WORK REQUEST: Exactly as written, set down the lines from the top of the entries through the line bearing "exist in TULIP", with every picture left out.

START RECORDS PROVIDED

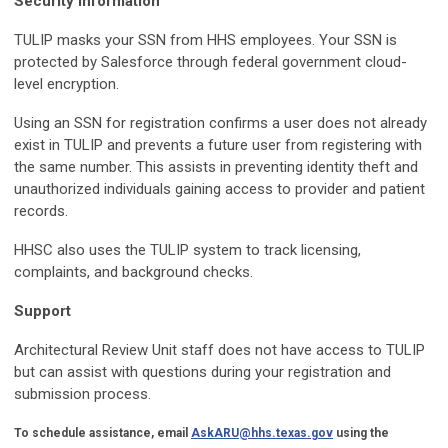
Security Information
TULIP masks your SSN from HHS employees. Your SSN is
protected by Salesforce through federal government cloud-
level encryption.
Using an SSN for registration confirms a user does not already
exist in TULIP and prevents a future user from registering with
the same number. This assists in preventing identity theft and
unauthorized individuals gaining access to provider and patient
records.
HHSC also uses the TULIP system to track licensing,
complaints, and background checks.
Support
Architectural Review Unit staff does not have access to TULIP
but can assist with questions during your registration and
submission process.
To schedule assistance, email
AskARU@hhs.texas.gov
using the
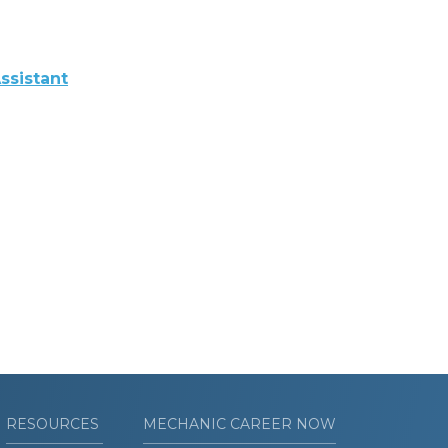
ssistant
RESOURCES
MECHANIC CAREER NOW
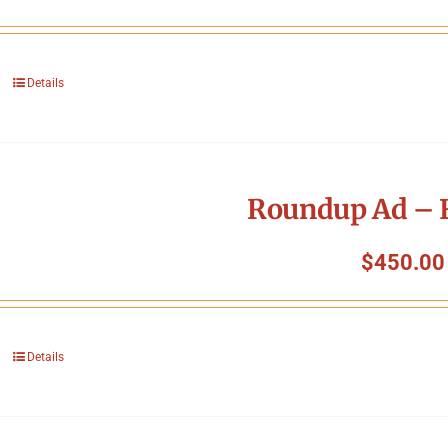
Details
Roundup Ad – F
$
450.00
Details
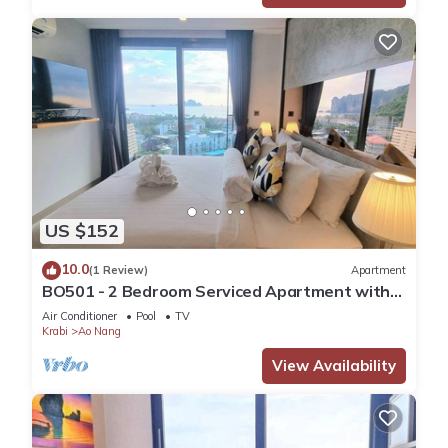
US $152
10.0
(1 Review)
Apartment
BO501 - 2 Bedroom Serviced Apartment with
Sea View at Ao Nang Beach
Air Conditioner
Pool
TV
Krabi
Ao Nang
View Availability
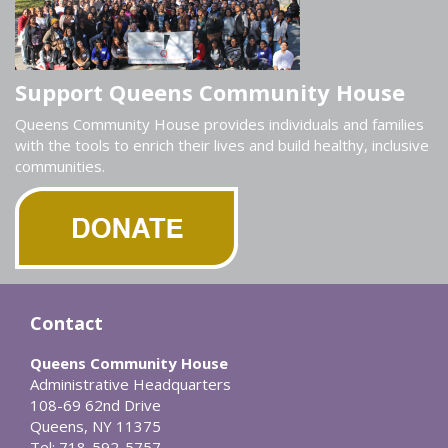
Support Queens Community House
Queens Community House provides individuals and families
with the tools to enrich their lives and build healthy, inclusive
communities.
Contact
Queens Community House
Administrative Headquarters
108-69 62nd Drive
Queens, NY 11375
Tel: 718-592-5757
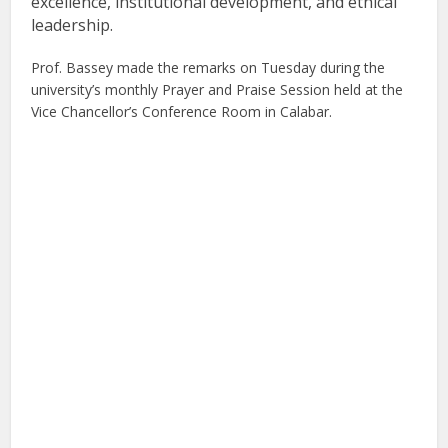
excellence, institutional development, and ethical
leadership.
Prof. Bassey made the remarks on Tuesday during the
university’s monthly Prayer and Praise Session held at the
Vice Chancellor’s Conference Room in Calabar.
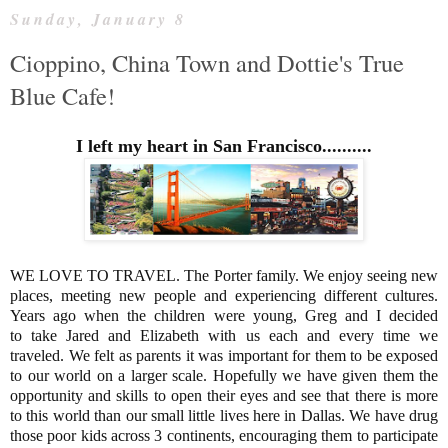
Sunday, January 8
Cioppino, China Town and Dottie's True
Blue Cafe!
I left my heart in San Francisco..........
WE LOVE TO TRAVEL. The Porter family. We enjoy seeing new
places, meeting new people and experiencing different cultures.
Years ago when the children were young, Greg and I decided
to take Jared and Elizabeth with us each and every time we
traveled. We felt as parents it was important for them to be exposed
to our world on a larger scale. Hopefully we have given them the
opportunity and skills to open their eyes and see that there is more
to this world than our small little lives here in Dallas. We have drug
those poor kids across 3 continents, encouraging them to participate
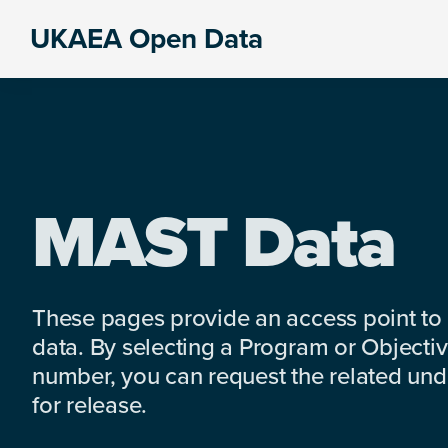
Skip
Skip
Skip
UKAEA Open Data
to
to
to
Data
primary
main
footer
can
navigation
content
transform
an
entire
enterprise
MAST Data
These pages provide an access point to
data. By selecting a Program or Objectiv
number, you can request the related under
for release.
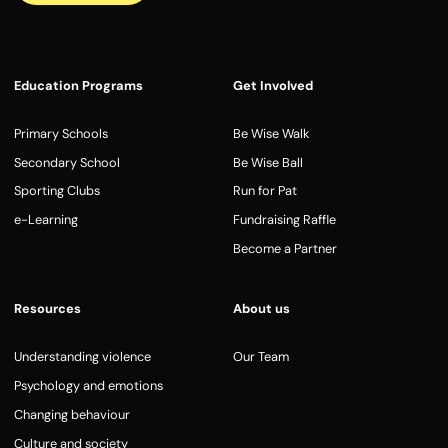
Education Programs
Get Involved
Primary Schools
Be Wise Walk
Secondary School
Be Wise Ball
Sporting Clubs
Run for Pat
e-Learning
Fundraising Raffle
Become a Partner
Resources
About us
Understanding violence
Our Team
Psychology and emotions
Changing behaviour
Culture and society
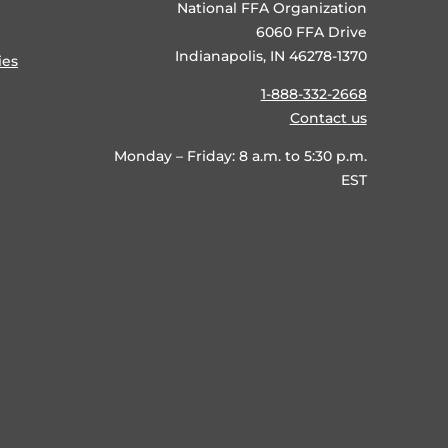
National FFA Organization
6060 FFA Drive
Indianapolis, IN 46278-1370
ies
1-888-332-2668
Contact us
Monday – Friday: 8 a.m. to 5:30 p.m.
EST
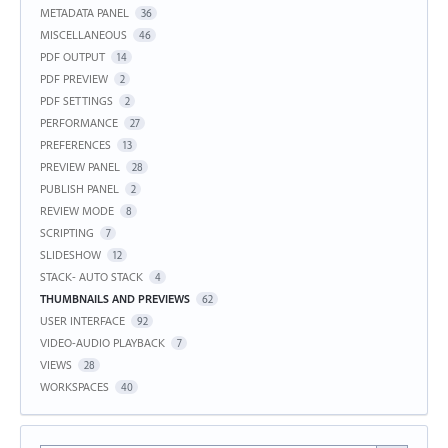
METADATA PANEL
36
MISCELLANEOUS
46
PDF OUTPUT
14
PDF PREVIEW
2
PDF SETTINGS
2
PERFORMANCE
27
PREFERENCES
13
PREVIEW PANEL
28
PUBLISH PANEL
2
REVIEW MODE
8
SCRIPTING
7
SLIDESHOW
12
STACK- AUTO STACK
4
THUMBNAILS AND PREVIEWS
62
USER INTERFACE
92
VIDEO-AUDIO PLAYBACK
7
VIEWS
28
WORKSPACES
40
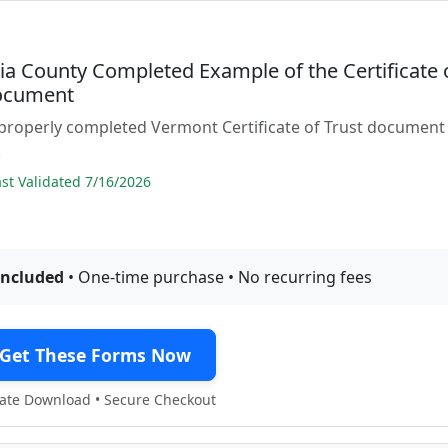
ia County Completed Example of the Certificate 
ocument
properly completed Vermont Certificate of Trust document
.
t Validated 7/16/2026
included
• One-time purchase • No recurring fees
Get These Forms Now
te Download • Secure Checkout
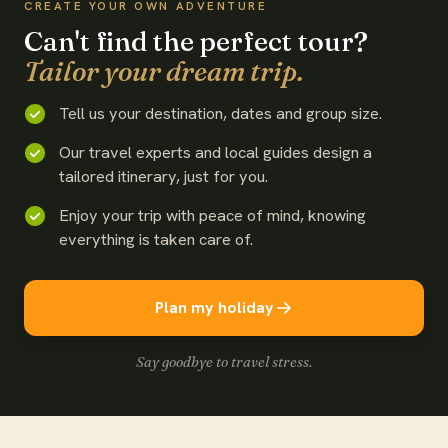
CREATE YOUR OWN ADVENTURE
Can't find the perfect tour?
Tailor your dream trip.
Tell us your destination, dates and group size.
Our travel experts and local guides design a
tailored itinerary, just for you.
Enjoy your trip with peace of mind, knowing
everything is taken care of.
Plan my holiday
Say goodbye to travel stress.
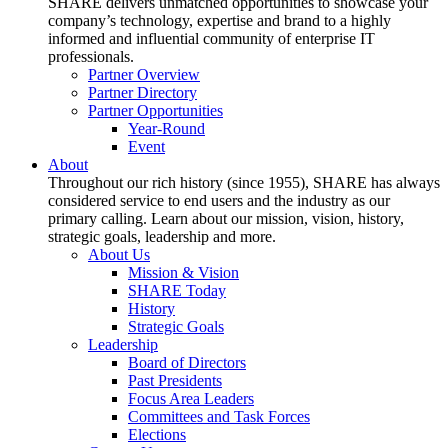
SHARE delivers unmatched opportunities to showcase your
company’s technology, expertise and brand to a highly
informed and influential community of enterprise IT
professionals.
Partner Overview
Partner Directory
Partner Opportunities
Year-Round
Event
About
Throughout our rich history (since 1955), SHARE has always
considered service to end users and the industry as our
primary calling. Learn about our mission, vision, history,
strategic goals, leadership and more.
About Us
Mission & Vision
SHARE Today
History
Strategic Goals
Leadership
Board of Directors
Past Presidents
Focus Area Leaders
Committees and Task Forces
Elections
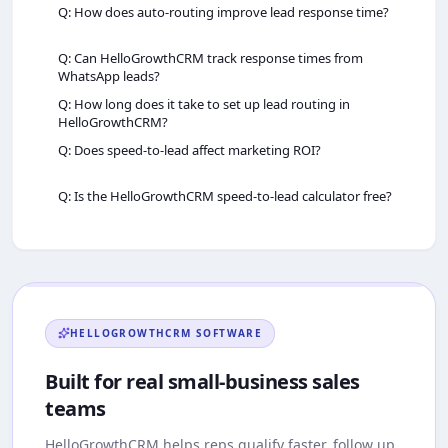
Q: How does auto‑routing improve lead response time?
Q: Can HelloGrowthCRM track response times from
WhatsApp leads?
Q: How long does it take to set up lead routing in
HelloGrowthCRM?
Q: Does speed‑to‑lead affect marketing ROI?
Q: Is the HelloGrowthCRM speed‑to‑lead calculator free?
HELLOGROWTHCRM
SOFTWARE
Built for real small-business sales
teams
HelloGrowthCRM
helps reps qualify faster, follow up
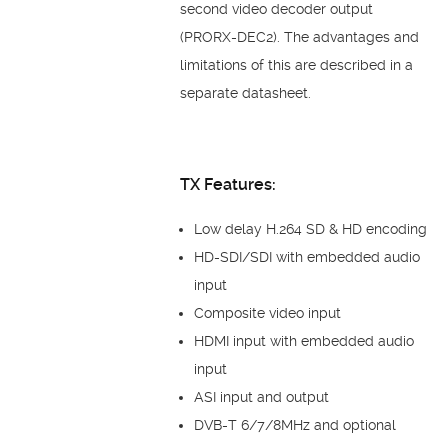
second video decoder output
(PRORX-DEC2). The advantages and
limitations of this are described in a
separate datasheet.
TX Features:
Low delay H.264 SD & HD encoding
HD-SDI/SDI with embedded audio
input
Composite video input
HDMI input with embedded audio
input
ASI input and output
DVB-T 6/7/8MHz and optional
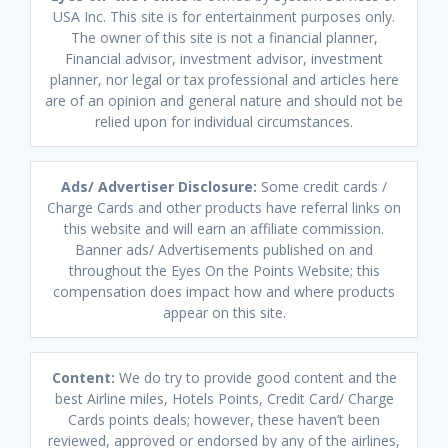
USA Inc. This site is for entertainment purposes only.
The owner of this site is not a financial planner,
Financial advisor, investment advisor, investment
planner, nor legal or tax professional and articles here
are of an opinion and general nature and should not be
relied upon for individual circumstances.
Ads/ Advertiser Disclosure:
Some credit cards /
Charge Cards and other products have referral links on
this website and will earn an affiliate commission.
Banner ads/ Advertisements published on and
throughout the Eyes On the Points Website; this
compensation does impact how and where products
appear on this site.
Content:
We do try to provide good content and the
best Airline miles, Hotels Points, Credit Card/ Charge
Cards points deals; however, these haven’t been
reviewed, approved or endorsed by any of the airlines,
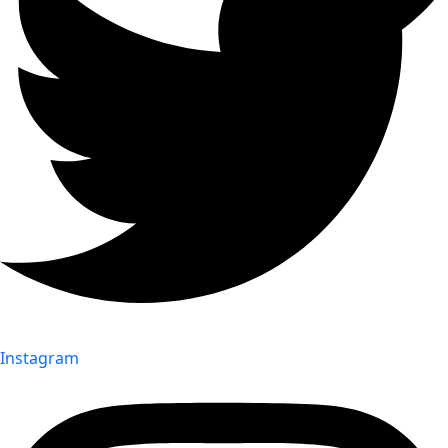
Instagram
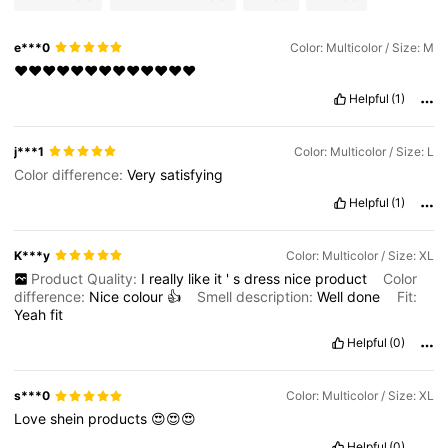
e***0
Color: Multicolor / Size: M
❤️❤️❤️❤️❤️❤️❤️❤️❤️❤️❤️❤️❤️
Helpful
(1)
j***1
Color: Multicolor / Size: L
Color difference:
Very
satisfying
Helpful
(1)
K***y
Color: Multicolor / Size: XL
Product Quality:
I
really
like
it
'
s
dress
nice
product
Color
difference:
Nice
colour
👍
Smell description:
Well
done
Fit:
Yeah
fit
Helpful
(0)
s***0
Color: Multicolor / Size: XL
Love
shein
products
😍😍😍
Helpful
(0)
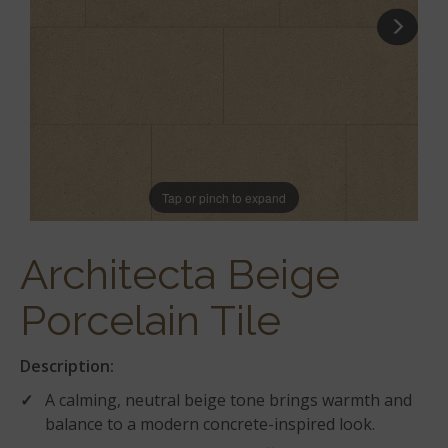
Tap or pinch to expand
Architecta Beige
Porcelain Tile
Description:
A calming, neutral beige tone brings warmth and
balance to a modern concrete-inspired look.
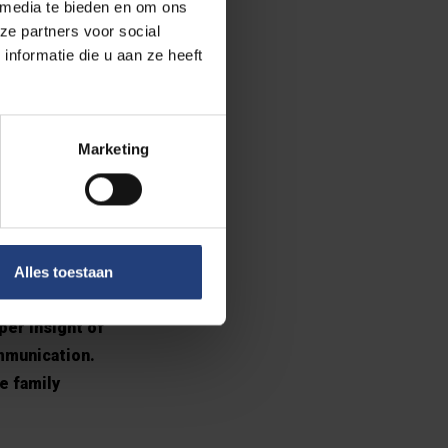
 media te bieden en om ons
ze partners voor social
nformatie die u aan ze heeft
ize the social
tivity that has
. Sometimes, I
Marketing
ith people
oject
Alles toestaan
I had the
per insight of
ommunication.
e family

END RECORDS PROVIDED

RESPONSE FOR THIS EXERCISE:
Security Information
TULIP masks your SSN from HHS employees. Your SSN is
protected by Salesforce through federal government cloud-
level encryption.
Using an SSN for registration confirms a user does not already
exist in TULIP and prevents a future user from registering with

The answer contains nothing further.